Estimating phylogenies from shape and similar multidimensional data: why it is not reliable
Varón González, Ceferino; Whelan, Simon; Klingenberg, Christian Peter (2020), Estimating phylogenies from shape and similar multidimensional data: why it is not reliable, Dryad, Dataset, https://doi.org/10.5061/dryad.sk244r4
In recent years, there has been controversy whether multidimensional data such as geometric morphometric data or information on gene expression can be used for estimating phylogenies. This study uses simulations of evolution in multidimensional phenotype spaces to address this question and to identify specific factors that are important for answering it. Most of the simulations use phylogenies with four taxa, so that there are just three possible unrooted trees and the effect of different combinations of branch lengths can be studied systematically.

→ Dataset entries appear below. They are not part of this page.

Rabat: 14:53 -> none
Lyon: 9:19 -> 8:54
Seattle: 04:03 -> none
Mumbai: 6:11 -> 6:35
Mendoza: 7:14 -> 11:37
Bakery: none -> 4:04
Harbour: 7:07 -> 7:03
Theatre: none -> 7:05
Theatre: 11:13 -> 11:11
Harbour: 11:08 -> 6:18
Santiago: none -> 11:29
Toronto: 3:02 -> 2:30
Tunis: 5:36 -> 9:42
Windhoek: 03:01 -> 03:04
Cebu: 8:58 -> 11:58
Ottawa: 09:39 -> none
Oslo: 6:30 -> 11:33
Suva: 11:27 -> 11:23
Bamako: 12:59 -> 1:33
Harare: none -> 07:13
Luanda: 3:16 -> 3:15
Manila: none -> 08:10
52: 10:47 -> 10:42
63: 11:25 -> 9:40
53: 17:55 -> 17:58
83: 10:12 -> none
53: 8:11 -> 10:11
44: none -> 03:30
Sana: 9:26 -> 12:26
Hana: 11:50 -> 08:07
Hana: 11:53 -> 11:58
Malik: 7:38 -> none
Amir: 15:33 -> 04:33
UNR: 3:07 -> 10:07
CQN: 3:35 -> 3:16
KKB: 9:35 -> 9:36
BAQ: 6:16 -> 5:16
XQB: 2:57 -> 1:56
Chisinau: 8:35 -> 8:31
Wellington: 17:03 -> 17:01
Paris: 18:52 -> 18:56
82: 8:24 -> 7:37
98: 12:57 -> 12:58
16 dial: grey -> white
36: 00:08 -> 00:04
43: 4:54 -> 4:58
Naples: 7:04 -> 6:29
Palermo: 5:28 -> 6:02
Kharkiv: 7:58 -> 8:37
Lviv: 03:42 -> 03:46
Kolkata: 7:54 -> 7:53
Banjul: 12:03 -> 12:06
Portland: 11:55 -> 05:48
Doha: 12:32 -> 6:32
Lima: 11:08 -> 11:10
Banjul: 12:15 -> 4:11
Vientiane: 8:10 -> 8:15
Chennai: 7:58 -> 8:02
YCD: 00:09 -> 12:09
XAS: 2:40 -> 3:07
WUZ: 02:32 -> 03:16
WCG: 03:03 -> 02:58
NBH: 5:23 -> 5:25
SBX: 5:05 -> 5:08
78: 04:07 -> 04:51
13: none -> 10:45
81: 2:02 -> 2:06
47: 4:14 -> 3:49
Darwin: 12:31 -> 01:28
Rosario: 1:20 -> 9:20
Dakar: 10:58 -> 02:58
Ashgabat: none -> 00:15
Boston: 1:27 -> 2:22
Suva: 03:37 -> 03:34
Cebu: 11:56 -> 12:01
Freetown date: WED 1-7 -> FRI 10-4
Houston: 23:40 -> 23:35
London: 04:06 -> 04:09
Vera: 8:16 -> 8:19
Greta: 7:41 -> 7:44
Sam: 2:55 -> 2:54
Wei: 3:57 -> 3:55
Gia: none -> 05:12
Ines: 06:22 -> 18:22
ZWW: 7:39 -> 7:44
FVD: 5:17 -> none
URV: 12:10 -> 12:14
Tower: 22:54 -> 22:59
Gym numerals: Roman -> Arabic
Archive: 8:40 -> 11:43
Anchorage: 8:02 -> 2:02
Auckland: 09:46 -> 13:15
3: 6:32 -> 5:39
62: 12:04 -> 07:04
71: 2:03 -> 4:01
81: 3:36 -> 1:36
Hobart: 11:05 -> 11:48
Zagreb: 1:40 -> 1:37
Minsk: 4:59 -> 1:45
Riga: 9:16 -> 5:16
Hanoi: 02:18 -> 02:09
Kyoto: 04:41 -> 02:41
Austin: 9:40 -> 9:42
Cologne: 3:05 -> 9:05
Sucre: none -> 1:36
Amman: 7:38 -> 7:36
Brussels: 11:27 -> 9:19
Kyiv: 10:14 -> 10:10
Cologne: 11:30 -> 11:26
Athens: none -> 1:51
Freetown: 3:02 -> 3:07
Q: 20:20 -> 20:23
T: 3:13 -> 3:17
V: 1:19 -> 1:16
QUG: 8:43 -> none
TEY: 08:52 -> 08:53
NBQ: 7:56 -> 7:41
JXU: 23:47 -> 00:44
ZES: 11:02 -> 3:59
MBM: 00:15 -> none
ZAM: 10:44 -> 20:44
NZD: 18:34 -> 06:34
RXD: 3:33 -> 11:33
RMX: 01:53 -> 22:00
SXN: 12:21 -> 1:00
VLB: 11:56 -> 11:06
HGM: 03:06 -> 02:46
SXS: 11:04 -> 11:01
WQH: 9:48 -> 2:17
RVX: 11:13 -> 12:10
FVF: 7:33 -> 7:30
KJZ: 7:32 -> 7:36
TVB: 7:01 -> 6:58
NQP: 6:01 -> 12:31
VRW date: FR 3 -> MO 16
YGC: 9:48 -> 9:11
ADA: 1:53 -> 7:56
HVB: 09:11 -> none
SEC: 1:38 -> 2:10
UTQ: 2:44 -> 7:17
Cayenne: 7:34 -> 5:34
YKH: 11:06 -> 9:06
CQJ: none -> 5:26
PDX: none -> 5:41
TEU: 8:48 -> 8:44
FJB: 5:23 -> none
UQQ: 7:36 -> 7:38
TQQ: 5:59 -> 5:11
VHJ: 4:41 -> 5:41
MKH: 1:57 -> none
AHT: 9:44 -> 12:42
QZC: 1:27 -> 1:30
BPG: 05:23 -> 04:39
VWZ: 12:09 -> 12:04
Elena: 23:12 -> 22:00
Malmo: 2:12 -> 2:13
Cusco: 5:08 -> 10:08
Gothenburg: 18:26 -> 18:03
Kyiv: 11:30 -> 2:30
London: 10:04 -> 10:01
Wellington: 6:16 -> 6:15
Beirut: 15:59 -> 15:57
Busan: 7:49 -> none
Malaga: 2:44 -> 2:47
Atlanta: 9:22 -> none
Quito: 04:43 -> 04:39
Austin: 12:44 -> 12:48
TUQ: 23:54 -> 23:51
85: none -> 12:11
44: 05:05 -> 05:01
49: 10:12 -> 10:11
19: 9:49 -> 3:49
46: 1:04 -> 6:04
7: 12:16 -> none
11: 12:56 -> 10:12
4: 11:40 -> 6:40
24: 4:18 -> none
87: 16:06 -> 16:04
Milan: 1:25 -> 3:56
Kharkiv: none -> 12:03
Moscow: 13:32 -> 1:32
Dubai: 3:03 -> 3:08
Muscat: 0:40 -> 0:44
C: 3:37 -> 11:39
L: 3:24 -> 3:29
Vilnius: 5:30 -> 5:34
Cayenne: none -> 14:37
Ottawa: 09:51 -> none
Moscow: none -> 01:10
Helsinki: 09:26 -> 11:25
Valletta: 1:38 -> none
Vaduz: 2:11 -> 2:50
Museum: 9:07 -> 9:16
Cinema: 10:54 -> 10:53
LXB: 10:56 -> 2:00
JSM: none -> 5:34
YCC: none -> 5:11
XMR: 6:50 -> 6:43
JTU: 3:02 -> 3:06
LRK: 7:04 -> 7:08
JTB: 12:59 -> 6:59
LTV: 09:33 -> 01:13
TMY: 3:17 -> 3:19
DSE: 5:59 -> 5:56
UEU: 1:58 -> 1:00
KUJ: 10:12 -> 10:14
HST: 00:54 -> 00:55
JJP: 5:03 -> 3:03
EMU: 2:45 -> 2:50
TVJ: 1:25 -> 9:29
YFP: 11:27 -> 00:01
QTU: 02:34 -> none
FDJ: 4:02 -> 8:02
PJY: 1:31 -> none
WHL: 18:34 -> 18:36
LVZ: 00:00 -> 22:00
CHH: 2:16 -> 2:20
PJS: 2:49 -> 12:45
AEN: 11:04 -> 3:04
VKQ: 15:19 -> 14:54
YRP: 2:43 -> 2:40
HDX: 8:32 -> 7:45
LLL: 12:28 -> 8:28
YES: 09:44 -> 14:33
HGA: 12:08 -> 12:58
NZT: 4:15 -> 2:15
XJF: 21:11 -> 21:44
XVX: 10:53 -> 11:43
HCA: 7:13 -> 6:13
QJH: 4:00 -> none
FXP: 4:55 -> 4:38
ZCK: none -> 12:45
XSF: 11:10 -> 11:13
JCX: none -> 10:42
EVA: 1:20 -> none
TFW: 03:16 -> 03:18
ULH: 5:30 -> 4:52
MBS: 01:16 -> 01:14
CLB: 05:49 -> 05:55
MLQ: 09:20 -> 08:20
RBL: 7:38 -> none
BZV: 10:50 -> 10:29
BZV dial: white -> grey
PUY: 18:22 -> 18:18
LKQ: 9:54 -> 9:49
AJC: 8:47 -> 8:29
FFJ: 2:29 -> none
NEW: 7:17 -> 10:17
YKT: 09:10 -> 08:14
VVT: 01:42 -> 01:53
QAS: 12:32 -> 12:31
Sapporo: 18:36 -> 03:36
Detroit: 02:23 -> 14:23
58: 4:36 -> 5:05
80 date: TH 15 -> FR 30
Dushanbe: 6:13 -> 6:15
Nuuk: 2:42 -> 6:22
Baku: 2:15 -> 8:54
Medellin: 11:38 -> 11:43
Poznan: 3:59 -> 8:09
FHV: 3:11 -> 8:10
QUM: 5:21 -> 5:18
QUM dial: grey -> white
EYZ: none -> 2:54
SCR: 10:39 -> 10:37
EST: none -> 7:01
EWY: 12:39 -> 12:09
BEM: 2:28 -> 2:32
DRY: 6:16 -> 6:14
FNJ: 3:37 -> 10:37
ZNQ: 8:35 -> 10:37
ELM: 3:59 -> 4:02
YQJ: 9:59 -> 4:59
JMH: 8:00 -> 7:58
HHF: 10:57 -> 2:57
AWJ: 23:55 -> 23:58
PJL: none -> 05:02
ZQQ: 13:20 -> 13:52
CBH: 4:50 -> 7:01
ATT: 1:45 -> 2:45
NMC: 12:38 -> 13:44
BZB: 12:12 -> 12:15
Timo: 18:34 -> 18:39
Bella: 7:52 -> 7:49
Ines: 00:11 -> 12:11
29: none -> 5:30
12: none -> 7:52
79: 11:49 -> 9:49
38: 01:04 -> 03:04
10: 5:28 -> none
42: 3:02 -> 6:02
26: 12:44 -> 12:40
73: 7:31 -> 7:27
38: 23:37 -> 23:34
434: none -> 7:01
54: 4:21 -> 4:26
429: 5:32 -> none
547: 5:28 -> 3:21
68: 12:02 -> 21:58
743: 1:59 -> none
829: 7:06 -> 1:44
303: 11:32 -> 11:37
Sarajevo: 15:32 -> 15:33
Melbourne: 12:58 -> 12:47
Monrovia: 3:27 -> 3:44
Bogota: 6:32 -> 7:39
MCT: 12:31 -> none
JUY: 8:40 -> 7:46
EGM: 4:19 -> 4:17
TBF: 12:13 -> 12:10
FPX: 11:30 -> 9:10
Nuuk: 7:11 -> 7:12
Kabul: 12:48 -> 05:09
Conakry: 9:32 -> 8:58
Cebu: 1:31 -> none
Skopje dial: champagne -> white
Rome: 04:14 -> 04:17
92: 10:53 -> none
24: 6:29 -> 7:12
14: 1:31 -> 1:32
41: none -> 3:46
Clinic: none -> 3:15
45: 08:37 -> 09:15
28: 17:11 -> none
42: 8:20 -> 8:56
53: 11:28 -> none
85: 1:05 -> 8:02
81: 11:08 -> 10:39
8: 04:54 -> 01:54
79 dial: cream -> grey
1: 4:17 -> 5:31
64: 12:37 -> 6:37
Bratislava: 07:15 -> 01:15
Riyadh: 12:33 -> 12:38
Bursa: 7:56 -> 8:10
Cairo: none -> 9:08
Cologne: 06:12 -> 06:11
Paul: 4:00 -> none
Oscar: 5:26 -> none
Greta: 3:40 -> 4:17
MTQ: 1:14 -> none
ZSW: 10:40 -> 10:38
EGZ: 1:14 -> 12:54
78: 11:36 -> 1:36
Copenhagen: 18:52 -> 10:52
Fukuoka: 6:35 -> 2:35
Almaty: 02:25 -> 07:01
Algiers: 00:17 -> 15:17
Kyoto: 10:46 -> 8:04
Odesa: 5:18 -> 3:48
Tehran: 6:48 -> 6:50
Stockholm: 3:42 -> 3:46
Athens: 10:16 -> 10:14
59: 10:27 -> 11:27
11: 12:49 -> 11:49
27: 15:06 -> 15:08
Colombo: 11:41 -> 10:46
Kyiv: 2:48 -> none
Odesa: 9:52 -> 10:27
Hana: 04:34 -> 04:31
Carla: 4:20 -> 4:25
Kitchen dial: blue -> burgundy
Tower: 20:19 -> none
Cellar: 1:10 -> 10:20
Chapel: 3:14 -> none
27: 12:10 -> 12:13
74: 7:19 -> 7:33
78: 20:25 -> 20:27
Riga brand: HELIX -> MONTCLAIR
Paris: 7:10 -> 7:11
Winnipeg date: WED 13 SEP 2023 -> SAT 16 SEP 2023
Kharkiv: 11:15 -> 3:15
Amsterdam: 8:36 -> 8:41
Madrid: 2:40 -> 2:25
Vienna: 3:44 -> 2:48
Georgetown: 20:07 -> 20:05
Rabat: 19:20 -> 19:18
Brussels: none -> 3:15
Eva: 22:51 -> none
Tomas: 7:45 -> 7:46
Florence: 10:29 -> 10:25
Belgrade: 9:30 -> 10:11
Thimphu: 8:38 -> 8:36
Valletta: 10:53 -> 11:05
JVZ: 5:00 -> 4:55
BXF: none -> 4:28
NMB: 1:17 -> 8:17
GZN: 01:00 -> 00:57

In a comparison of methods, squared-change parsimony performed similarly well as maximum likelihood, and both methods outperformed Wagner and Euclidean parsimony, neighbor-joining and UPGMA. Under an evolutionary model of isotropic Brownian motion, phylogeny can be estimated reliably if dimensionality is high, even with relatively unfavorable combinations of branch lengths. By contrast, if there is phenotypic integration such that most variation is concentrated in one or a few dimensions, the reliability of phylogenetic estimates is severely reduced. Evolutionary models with stabilizing selection also produce highly unreliable estimates, which are little better than picking a phylogenetic tree at random. To examine how these results apply to phylogenies with more than four taxa, we conducted further simulations with up to eight taxa, which indicated that the effects of dimensionality and phenotypic integration extend to more than four taxa, and that convergence among internal nodes may produce additional complications specifically for greater numbers of taxa. Overall, the simulations suggest that multidimensional data, under evolutionary models that are plausible for biological data, do not produce reliable estimates of phylogeny.
The paper contains simulations, for which R scripts are avaiable here.